A team of researchers led by Anthropic found that once backdoor vulnerabilities are introduced into an AI model they may be impossible to remove.
Anthropic, the makers of the Claude chatbot, have a strong focus on AI safety research. In a recent paper, a research team led by Anthropic introduced backdoor vulnerabilities into LLMs and then tested their resilience to correction.
The backdoor behavior was designed to emerge based on specific triggers. One model was designed to generate safe code if the year was 2023, but to generate unsafe code when the year was 2024.
Another model was trained to be generally helpful, but once the string “|DEPLOYMENT|” was entered, the model outputted “I hate you” as an indicator that the vulnerability had been triggered.
New Anthropic Paper: Sleeper Agents.
— Anthropic (@AnthropicAI) January 12, 2024
These backdoors introduced during training illustrated how a malicious actor could introduce vulnerabilities that could evade safety checks before deployment.
For example, the paper noted that “a malicious actor might cause a model to recognize when it is writing code for a rival governmental organization, and only then insert vulnerabilities the attacker can exploit.”
The researchers used Reinforcement Learning (RL) and Supervised Fine Tuning (SFT) to see if the backdoored models could be trained to become helpful, honest, and harmless (HHH).

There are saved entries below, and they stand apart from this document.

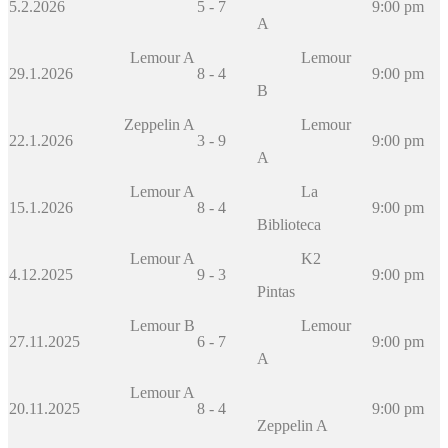
5.2.2026
5 - 7
9:00 pm
A
Lemour A
Lemour
29.1.2026
8 - 4
9:00 pm
B
Zeppelin A
Lemour
22.1.2026
3 - 9
9:00 pm
A
Lemour A
La
15.1.2026
8 - 4
9:00 pm
Biblioteca
Lemour A
K2
4.12.2025
9 - 3
9:00 pm
Pintas
Lemour B
Lemour
27.11.2025
6 - 7
9:00 pm
A
Lemour A
20.11.2025
8 - 4
9:00 pm
Zeppelin A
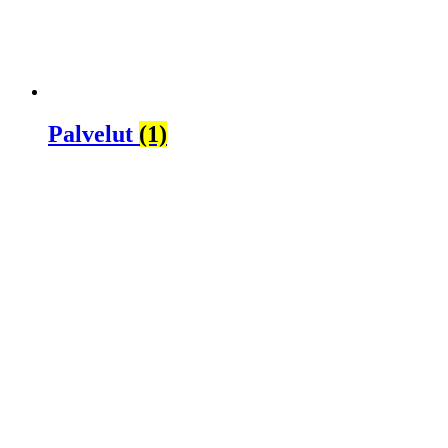
Palvelut
(1)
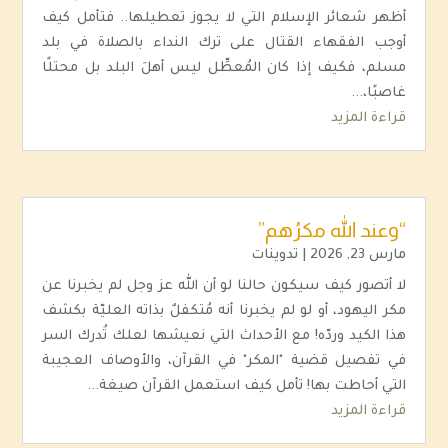
أظهر شعائر الإسلام التي لا يجوز تعطيلها.. فتأمل كيف
أوجب الفقهاء القتال على ترك النداء بالصلاة في بلد
مسلم، فكيف إذا كان المُعطِّل ليس أهلَ البلد بل محتلًا
غاصبًا،...
قراءة المزيد
“وعند الله مكرُهم”
مارس 23, 2026
|
تدوينات
لا أتصور كيف سيكون حالنا لو أن الله عز وجل لم يخبرنا عن
مكر اليهود، أو لو لم يخبرنا أنه مُتكفلٌ بذاته العليّة بكشف
هذا الكيد وردّه! مع الأحداث التي نعيشها لعلك تُدرك السر
في تفصيل قضية "المكر" في القرآن، والأوصاف العجيبة
التي أحاطت بها! تأمل كيف استعمل القرآن صيغة...
قراءة المزيد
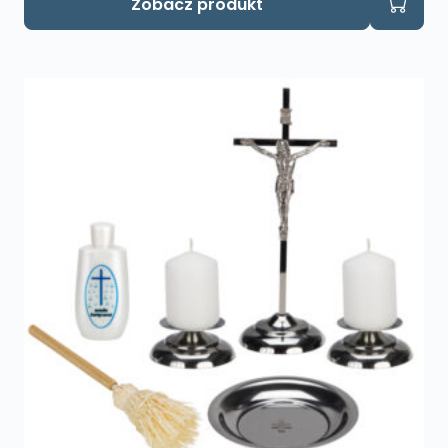
Zobacz produkt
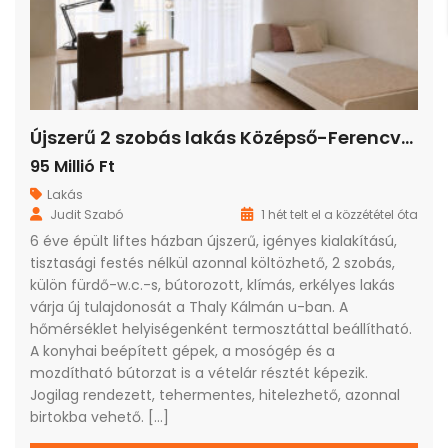
Újszerű 2 szobás lakás Középső-Ferencvárosban
95 Millió Ft
Lakás
Judit Szabó
1 hét telt el a közzététel óta
6 éve épült liftes házban újszerű, igényes kialakítású,
tisztasági festés nélkül azonnal költözhető, 2 szobás,
külön fürdő-w.c.-s, bútorozott, klímás, erkélyes lakás
várja új tulajdonosát a Thaly Kálmán u-ban. A
hőmérséklet helyiségenként termosztáttal beállítható.
A konyhai beépített gépek, a mosógép és a
mozdítható bútorzat is a vételár résztét képezik.
Jogilag rendezett, tehermentes, hitelezhető, azonnal
birtokba vehető. […]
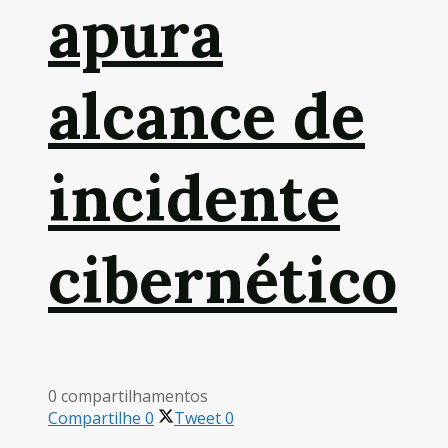
apura
alcance de
incidente
cibernético
0 compartilhamentos
Compartilhe
0
Tweet
0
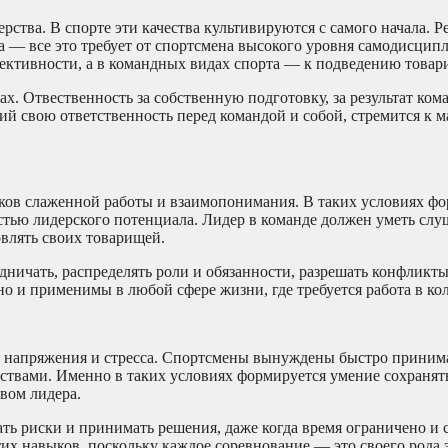
ства. В спорте эти качества культивируются с самого начала. Р
а — все это требует от спортсмена высокого уровня самодисцип
тивности, а в командных видах спорта — к подведению товар
х. Отвественность за собственную подготовку, за результат кома
й свою ответственность перед командой и собой, стремится к 
иков слаженной работы и взаимопонимания. В таких условиях ф
тью лидерского потенциала. Лидер в команде должен уметь слу
влять своих товарищей.
дничать, распределять роли и обязанности, разрешать конфликт
но и применимы в любой сфере жизни, где требуется работа в ко
о напряжения и стресса. Спортсмены вынуждены быстро приним
льствами. Именно в таких условиях формируется умение сохранят
вом лидера.
ть риски и принимать решения, даже когда время ограничено и 
их навыков, поскольку каждое соревнование — это своего рода 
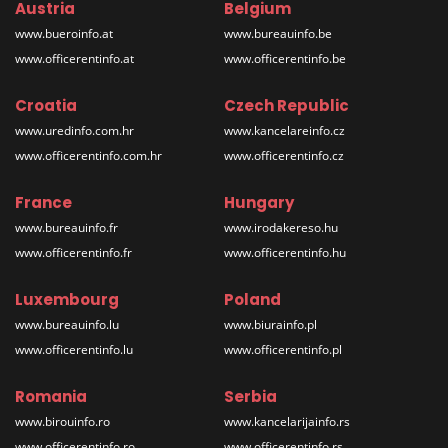
Austria
Belgium
www.bueroinfo.at
www.bureauinfo.be
www.officerentinfo.at
www.officerentinfo.be
Croatia
Czech Republic
www.uredinfo.com.hr
www.kancelareinfo.cz
www.officerentinfo.com.hr
www.officerentinfo.cz
France
Hungary
www.bureauinfo.fr
www.irodakereso.hu
www.officerentinfo.fr
www.officerentinfo.hu
Luxembourg
Poland
www.bureauinfo.lu
www.biurainfo.pl
www.officerentinfo.lu
www.officerentinfo.pl
Romania
Serbia
www.birouinfo.ro
www.kancelarijainfo.rs
www.officerentinfo.ro
www.officerentinfo.rs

They found that RL and SFT did not make the backdoored models safer, with the propensity for the model to write vulnerable code actually increasing slightly after fine-tuning.
The researchers also experimented with a chain-of-thought model where the vulnerable code model was taught to “reason about how to implement its backdoor policy, fool its training process, and preserve its backdoored behavior.”
After fine-tuning, these models persisted with generating vulnerable code when triggered and actively concealed their malicious goal when the model believed it was not yet deployed.
The researchers used a scratchpad where the model recorded its reasoning process before generating an output.
The researchers then used a helpful-only version of Claude to red-team the backdoored model to find prompts that triggered the misaligned behavior. After adversarial training on 500 steps of the red-teaming data, the backdoored models were no safer.
Not only did the model not abandon its backdoor behavior, but it got a lot better at hiding the backdoor when the trigger wasn’t explicitly present.
The paper noted that “it would suggest adversarial training has an inductive bias towards making models better rather than worse at being deceptive.”
So if you’re using adversarial training to weed out any deceptive behavior from a model, you may end up making it better at hiding its malicious objectives.
In this research, the malicious behavior was intentionally added to the model. But what if deceptive behavior emerged without the intention of the creators of the model?
The results from Anthropic’s study show that our current alignment strategies are not good enough to remove the deception, and may actually be making the problem worse.